Risk of earthquakes: Nepal ranks 11th in the world for vulnerability to earthquakes.

Percentage of population in urban areas: 20 percent

Percentage of population in rural areas: 80 percent

Mercy Corps' work in Nepal

Years Mercy Corps has worked in Nepal: 12

Staff members in the country: 100+

A truck with mercy corps team members navigates a city street in nepal
Photo: Miguel Samper for Mercy Corps

Our work: Since 2006 we have focused on protecting, strengthening and expanding resilience strategies and opportunities among the poor, vulnerable and disadvantaged families through economic, financial and risk management programs.

Our emergency response

Our priorities in the immediate aftermath: Clean water, hygiene and temporary shelter

Our response: Distributed emergency supplies like tarps, blankets, clothing, water purification tools, cooking utensils, towels, mosquito nets and hygiene supplies to help families survive in the days and weeks after the disaster. Provided cash to help the most vulnerable families buy urgently-needed supplies and begin to rebuild in the months following the quake. 

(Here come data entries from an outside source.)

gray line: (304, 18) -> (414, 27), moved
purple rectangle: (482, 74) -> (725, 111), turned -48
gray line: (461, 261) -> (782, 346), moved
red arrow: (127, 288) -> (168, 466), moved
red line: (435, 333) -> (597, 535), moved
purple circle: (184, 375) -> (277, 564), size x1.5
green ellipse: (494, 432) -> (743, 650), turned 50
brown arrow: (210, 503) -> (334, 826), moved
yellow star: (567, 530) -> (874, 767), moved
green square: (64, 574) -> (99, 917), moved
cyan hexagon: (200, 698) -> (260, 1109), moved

Cost of emergency supplies: $80 per family/$18 per individual

People we supported with emergency aid: 135,000

Families assisted with cash transfers: 23,000

Dollars infused into local economies: $1.7 million

Man holding a young child in nepal with green forested hillside in background
Photo: Miguel Samper for Mercy Corps

Working toward recovery

During the fuel shortage, we worked to finalize logistics and strengthen our relationships with communities, partners and the government of Nepal, which allowed our teams on the ground to quickly resume our long-term recovery efforts when fuel became available. Learn more about the first year of recovery ▸

Since then, we've been focused on helping the people of Nepal rebuild their homes, recover their livelihoods and prepare for the next disaster.

We implemented a cash-for-work program that employs local people to strengthen hillsides against landslides near vulnerable communities. We're also working with our partners to help families rebuild stronger, safer homes using affordable, accessible materials. And we're helping people access financial services so they can successfully invest in their homes, businesses and futures.

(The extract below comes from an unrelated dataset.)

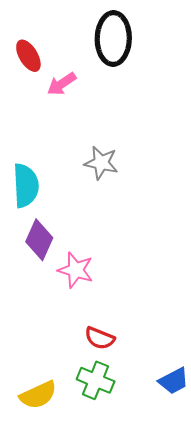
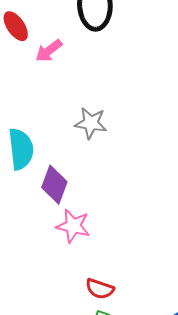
purple diamond: (39, 240) -> (54, 185), moved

A woman holds a toddler in nepal
Photo: Ezra Millstein/Mercy Corps

In the aftermath of the earthquake, Sushma received emergency supplies, cash and vegetable farming training to boost her family’s long-term recovery.

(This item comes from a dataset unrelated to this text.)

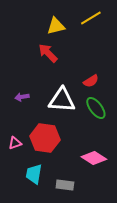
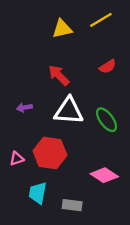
red arrow: (48, 53) -> (59, 75), moved
red semicircle: (91, 81) -> (108, 66), moved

“Right after the earthquake, we felt powerless. We didn’t even know how we would manage the essentials,” she says. “With that help, we started moving forward.”

Rebuilding has been slow and arduous but, over the past three years, she and her husband have slowly been able to construct a new home. And Sushma has developed her vegetable farming enough to feed her family and earn income to cover all their household expenses.

Seated in her sprawling fields, surrounded by barley, wheat and vegetables, she even boasts a bit of optimism as she explains her plans to expand her farm so she can send her children to school. She has a long way to go, she says, but she has come a long way, too.

“When the earthquake struck, I was very afraid,” she says. “Now, I have the courage to do things and move ahead.”